The cougars at the Great Bend Brit Spaugh Zoo, Tommie and Tanner, have more room to move about now that their yard has been expanded. Zoo Supervisor/Curator Ashley Burdick said the 1,700 square foot area is more than triple the 512 square feet they’ve had until now.
It took several weeks to finish the project but it was opened to the cougars on Thursday. It took a while for the cats to venture beyond their old boundaries.
“Tanner – who is partially blind – was actually more brave than Tommie,” Burdick said. Both cougars explored the bigger yard on Friday.
The concrete work was done by Mike Sharkey Construction in Otis, the same firm that did the concrete for the new alligator house. The Haz-Mat Response team helped put the ceiling panels on the exhibit with their telehandler. The rest of the work was done by zoo staff and Richard Bodine at the Great Bend Parks Department.
A video tour of the area is posted on the zoo’s Facebook page (https://www.facebook.com/greatbendzoo), where Burdick writes, “We still need to add landscaping, (additional) public barrier fencing and sidewalk when the weather is a bit nicer.”
There are plenty of large rocks, logs and wooden platforms for the animals to enjoy.
Donations and purchases at the zoo’s gift shop helped pay for the project.
This isn’t the first time the zoo has improved the exhibit. In 2020, a wooden platform 12 feet above the ground was added to allow the cougars to use more of the vertical space. Tommie especially enjoyed being able to spend time up on the catwalk.

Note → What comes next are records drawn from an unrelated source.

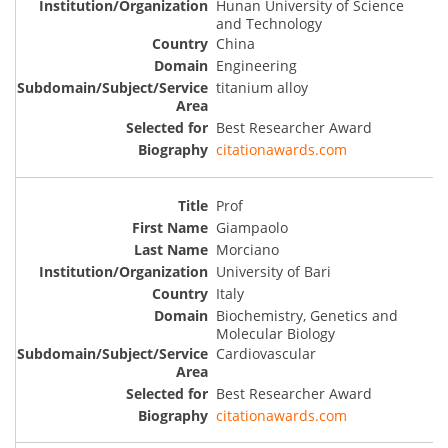
Hunan University of Science
and Technology
China
Engineering
titanium alloy
Best Researcher Award
citationawards.com
Prof
Giampaolo
Morciano
University of Bari
Italy
Biochemistry, Genetics and
Molecular Biology
Cardiovascular
Best Researcher Award
citationawards.com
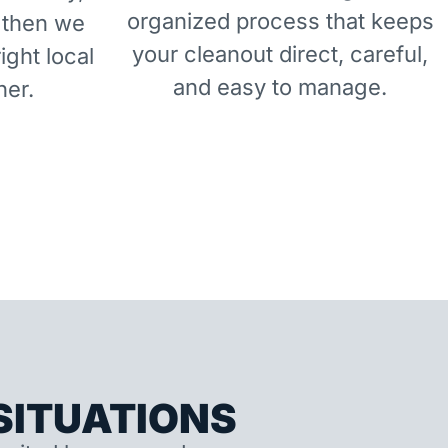
organized process that keeps
 then we
your cleanout direct, careful,
right local
and easy to manage.
ner.
ITUATIONS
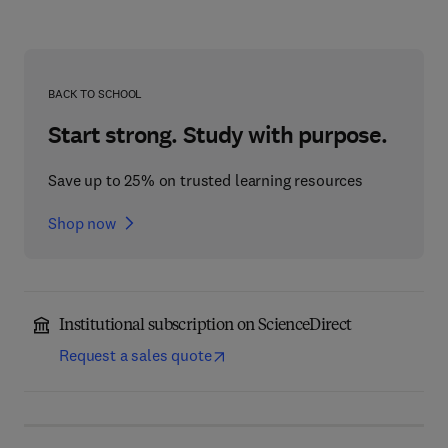
BACK TO SCHOOL
Start strong. Study with purpose.
Save up to 25% on trusted learning resources
Shop now
Institutional subscription on ScienceDirect
Request a sales quote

Burdick said at the time that she hoped to eventually expand the entire exhibit.
In other news, new outdoor cages for the raptor rehabilitation program at the zoo were delivered Friday. Burdick said the old ones were probably 15-20 years old.
The Great Bend Zoological Society is raising funds for a flight cage, which is a much larger structure that can be used to fully test the flight ability of raptors recovering from injuries. The fundraising goal for this project is $40,000.
Unfortunately, most of the work done to rehabilitate injured birds is never seen by the public. Exposure to humans is limited as much as possible and the birds are not exhibited, per the mandates of the U.S. Fish and Wildlife to avoid human “imprinting” on the birds. A federal permit is required to transport and temporarily possess sick, injured, and orphaned migratory birds protected under the Migratory Bird Treaty Act (MBTA) for rehabilitation purposes.
Santa is coming to the zoo on Saturday, Dec. 17. He will be in the Education Building from 1-3 p.m. The Zoo Society will provide cookies, hot chocolate and candy canes.